Making more or less a big loop of Botswana we breeze through the last few days of the safari throwing ourselves to as many corners of this surprisingly vast country as we can. Leaving Nxai pans we venture back east to Nata, near our first night in this car at Elephant Sands. Now we’re back with the innocence of wide eyes a little more wizened and with the almost-beards quite out of control, we’ve ventured into the wild and emerged looking more like caucasian versions of the famous Kalahari Bushmen than our previous selves. Planning to go to Kubu Island in the salt pans we have sadly had to abort mission as the road is apparently undrivable so it’s with only a slight regret that we pass it up and head to Nata bird sanctuary, far more befitting gentlemen of a certain age. 

 After a short stop in the tiny town of Gweta we’re pushing on to Nata, our poor car still going strong after what can only be described as a thorough thrashing. With a chorus of squeaks, grinds and moans that weren’t there before, from the car that is, we bobble along the veritable highway that is the dirt track into the bird sanctuary. We’ve been eyeing the grand salt pans of central Botswana on the map this whole trip but have been thwarted at every turn from seeing them, but no longer, we’re camped right beside them and now there’s no stopping us. This is a bird sanctuary but for me I’m most keen to see the pans, such a natural wonder can never be overlooked.

   

In a relatively small country that is so little known to much of the world Botswana boasts a diversity that few nations can come close to matching, the pans just another example. Ploughing along the bumpy road to the pan edge we are cast into the now common African scene of a never ending sea of flatness, a continent so rich in colour and vibrance painted upon a canvas of such refused feature. Our world is a combination of tusset green and off-white that stretches to the horizon, the sun a stinging governor in this dominion of repetition. Arriving at the pan edge we can see why we couldn’t make it to kubu Island, the salt pan has become an inland sea. 

The merest haze ripples the nearest land on our horizon over the sea, the world is a water wonderland rubbing shoulders with the Kalahari desert or near enough, diversity and contrast exist so abundantly to belie the flatness of this land. Perched in a stilted hut made for bird watching we take in the rare opportunity to watch a Botswana sunset over a western ocean, this land locked country never ceases to deliver creative diversity it seems it shouldn’t be able to. This sea is usually a dry salt pan, the remnants of a long forgotten inland sea from millennia ago; the obstructionist rain seems to have delivered an upside for us, a window into what this land once was and rarely ever returns to being nowadays.
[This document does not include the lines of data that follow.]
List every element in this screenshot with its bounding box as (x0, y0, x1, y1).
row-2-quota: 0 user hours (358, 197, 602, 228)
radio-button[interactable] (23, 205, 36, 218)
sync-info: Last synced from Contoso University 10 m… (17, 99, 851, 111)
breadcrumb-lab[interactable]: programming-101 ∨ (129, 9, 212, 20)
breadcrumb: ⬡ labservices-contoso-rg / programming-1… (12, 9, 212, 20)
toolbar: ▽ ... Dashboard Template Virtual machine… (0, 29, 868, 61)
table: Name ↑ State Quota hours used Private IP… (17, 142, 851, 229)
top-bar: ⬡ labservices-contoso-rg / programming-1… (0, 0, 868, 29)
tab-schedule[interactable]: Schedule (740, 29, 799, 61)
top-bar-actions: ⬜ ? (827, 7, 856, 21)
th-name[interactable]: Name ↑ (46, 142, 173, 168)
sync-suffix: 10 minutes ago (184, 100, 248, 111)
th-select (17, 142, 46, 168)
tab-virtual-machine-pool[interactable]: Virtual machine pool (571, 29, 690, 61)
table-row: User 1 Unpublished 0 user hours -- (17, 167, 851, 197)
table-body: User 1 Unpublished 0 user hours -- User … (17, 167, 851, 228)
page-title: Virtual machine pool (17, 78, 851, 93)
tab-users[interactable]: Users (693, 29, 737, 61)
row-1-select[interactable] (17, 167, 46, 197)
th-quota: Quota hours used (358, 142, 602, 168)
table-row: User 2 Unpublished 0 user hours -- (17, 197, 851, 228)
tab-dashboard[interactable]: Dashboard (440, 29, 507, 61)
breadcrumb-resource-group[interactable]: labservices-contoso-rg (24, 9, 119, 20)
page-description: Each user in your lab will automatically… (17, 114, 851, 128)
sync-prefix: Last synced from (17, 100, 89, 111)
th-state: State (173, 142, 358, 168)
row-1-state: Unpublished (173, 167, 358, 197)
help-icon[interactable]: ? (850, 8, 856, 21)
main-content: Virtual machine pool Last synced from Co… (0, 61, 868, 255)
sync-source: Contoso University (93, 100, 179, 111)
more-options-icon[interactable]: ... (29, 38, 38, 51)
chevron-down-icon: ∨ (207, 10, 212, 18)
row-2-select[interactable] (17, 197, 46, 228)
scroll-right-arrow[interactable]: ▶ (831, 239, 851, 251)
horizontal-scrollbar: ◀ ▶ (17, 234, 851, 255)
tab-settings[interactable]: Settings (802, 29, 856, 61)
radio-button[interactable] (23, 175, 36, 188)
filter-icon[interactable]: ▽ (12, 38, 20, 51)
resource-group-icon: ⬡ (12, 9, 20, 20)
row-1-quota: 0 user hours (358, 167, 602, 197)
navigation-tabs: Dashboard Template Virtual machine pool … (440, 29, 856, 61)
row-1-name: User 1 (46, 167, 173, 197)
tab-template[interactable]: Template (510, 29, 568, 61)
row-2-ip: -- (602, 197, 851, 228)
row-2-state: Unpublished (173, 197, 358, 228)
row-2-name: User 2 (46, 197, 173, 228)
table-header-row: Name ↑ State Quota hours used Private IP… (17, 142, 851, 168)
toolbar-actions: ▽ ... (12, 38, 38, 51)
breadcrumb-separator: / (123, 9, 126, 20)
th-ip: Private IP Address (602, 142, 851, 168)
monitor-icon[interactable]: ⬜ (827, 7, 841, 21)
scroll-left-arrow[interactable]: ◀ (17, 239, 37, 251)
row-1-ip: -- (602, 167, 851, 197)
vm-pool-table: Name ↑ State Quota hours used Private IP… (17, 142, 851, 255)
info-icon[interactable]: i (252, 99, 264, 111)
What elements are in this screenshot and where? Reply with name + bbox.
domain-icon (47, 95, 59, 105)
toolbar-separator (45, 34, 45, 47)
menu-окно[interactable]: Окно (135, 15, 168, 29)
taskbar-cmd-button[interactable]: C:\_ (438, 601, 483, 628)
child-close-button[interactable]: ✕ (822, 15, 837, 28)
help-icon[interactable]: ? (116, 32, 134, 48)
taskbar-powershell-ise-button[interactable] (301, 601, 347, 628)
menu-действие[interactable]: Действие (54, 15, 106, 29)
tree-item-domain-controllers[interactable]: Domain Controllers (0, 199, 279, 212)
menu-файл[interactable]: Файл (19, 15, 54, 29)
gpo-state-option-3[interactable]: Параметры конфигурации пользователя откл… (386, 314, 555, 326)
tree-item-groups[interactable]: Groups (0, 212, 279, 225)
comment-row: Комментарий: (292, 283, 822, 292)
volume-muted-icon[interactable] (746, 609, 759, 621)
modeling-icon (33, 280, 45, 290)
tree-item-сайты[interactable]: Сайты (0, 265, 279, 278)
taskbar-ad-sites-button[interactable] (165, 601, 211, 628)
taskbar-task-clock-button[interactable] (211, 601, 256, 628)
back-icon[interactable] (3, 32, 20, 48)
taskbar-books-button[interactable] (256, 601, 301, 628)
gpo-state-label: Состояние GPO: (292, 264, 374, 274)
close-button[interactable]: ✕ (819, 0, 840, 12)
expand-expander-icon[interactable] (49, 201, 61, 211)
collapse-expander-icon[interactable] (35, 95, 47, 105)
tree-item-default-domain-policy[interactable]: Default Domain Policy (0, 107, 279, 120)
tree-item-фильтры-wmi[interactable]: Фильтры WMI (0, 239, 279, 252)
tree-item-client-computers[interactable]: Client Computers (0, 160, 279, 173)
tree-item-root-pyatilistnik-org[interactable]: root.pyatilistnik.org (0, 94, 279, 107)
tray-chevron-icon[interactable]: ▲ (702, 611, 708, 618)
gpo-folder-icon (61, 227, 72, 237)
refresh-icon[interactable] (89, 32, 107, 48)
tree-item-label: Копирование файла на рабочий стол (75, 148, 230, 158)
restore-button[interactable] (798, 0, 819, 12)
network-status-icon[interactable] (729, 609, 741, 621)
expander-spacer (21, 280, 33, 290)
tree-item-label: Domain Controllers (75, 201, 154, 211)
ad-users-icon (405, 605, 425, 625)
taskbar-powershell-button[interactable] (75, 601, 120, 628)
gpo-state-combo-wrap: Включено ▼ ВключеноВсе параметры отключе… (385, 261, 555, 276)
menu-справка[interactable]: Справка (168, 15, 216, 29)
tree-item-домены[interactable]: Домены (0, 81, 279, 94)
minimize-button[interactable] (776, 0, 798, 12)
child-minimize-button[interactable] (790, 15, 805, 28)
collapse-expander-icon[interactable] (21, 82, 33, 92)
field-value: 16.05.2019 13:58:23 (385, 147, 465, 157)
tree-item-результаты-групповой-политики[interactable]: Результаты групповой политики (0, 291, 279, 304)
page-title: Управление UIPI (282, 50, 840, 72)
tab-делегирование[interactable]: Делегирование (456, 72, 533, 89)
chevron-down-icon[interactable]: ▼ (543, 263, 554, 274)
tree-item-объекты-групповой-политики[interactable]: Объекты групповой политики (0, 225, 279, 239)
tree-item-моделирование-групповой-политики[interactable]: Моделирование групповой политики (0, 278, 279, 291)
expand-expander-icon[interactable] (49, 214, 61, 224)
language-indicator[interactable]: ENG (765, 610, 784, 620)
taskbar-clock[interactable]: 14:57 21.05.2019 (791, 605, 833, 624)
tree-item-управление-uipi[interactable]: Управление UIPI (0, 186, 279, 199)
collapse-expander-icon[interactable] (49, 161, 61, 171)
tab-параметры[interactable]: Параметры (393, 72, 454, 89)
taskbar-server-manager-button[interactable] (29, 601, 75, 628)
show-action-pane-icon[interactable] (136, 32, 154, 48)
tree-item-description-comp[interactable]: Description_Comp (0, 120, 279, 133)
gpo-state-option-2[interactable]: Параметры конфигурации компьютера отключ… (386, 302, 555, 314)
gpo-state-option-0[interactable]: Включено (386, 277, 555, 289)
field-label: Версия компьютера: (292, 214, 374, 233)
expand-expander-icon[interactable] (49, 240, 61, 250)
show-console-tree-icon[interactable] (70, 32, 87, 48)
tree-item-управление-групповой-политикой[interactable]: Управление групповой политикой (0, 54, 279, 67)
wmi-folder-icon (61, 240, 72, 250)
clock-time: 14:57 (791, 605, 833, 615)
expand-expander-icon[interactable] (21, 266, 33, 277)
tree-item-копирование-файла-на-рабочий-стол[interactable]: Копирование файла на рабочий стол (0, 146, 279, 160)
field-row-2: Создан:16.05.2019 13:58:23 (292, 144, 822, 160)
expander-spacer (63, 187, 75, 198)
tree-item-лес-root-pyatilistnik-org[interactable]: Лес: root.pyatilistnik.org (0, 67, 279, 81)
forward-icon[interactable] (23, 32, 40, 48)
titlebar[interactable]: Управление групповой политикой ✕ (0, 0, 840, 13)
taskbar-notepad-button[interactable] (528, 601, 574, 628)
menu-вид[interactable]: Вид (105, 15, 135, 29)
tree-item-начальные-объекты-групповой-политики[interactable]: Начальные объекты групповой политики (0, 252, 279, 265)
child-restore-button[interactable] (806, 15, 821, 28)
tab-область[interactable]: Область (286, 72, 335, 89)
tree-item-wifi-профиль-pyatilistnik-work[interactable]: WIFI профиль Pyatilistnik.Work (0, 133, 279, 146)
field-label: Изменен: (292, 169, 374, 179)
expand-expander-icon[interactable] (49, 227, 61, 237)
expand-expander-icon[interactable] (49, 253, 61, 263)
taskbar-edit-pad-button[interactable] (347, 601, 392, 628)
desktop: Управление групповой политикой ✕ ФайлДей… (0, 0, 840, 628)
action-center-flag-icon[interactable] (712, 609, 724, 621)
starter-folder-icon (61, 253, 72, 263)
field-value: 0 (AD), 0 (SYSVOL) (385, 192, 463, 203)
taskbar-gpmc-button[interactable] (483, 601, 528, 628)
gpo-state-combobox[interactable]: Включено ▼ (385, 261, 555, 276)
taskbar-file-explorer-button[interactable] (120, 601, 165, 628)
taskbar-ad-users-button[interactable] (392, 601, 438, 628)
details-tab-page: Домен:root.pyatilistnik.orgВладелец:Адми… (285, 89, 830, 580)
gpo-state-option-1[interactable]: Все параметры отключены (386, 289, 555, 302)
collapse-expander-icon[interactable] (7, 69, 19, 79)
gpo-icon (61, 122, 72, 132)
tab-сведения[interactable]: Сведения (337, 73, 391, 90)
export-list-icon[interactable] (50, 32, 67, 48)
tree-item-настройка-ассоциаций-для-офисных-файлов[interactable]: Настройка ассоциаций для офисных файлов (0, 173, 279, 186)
I can’t help myself, I tromp out into the water; as far as I could be bothered walking the briny water rises little above my ankles in what seems to be an ever possible wade. So this is how Jesus walked on water, seems so simple and I’m probably not even a divine spirit; as the popular TV show says: myth busted. With my saintly miracle for the day done and dusted it’s back to the bird hut to soak up that other divine gift, a cold beer a little before beer time. 

  

The flamingo’s and pelicans are a little too far out to get close to but Charlie finds plenty of birds still to marvel at, a crowned crane the winner for the day. For me though the grace of this place is in its clean vastness, unobstructed by tumult or design. Be it against the waters edge or at our campsite the vastness stretches on forever across the plains and even into the bright starry sky overhead, we’re not far from a major road but it’s easy to feel isolation in its purest form. Space is what we have, of body and mind, I’m not the meditating type but we don’t need to focus to gain a similar effect out here. A crackling campfire flickers under a tree on what feels like a polished smooth world with a population of two, we’re alone on an island with nowhere in sight. It’s the old riddle, if trapped on a desert island, what would you take? It was an unanswerable musing; with a glass of wine, a campfire and some food there’s two people alone on this world with no plans to set out and find any more. It could be a great philosophical epiphany but lets just call it Botswana for now.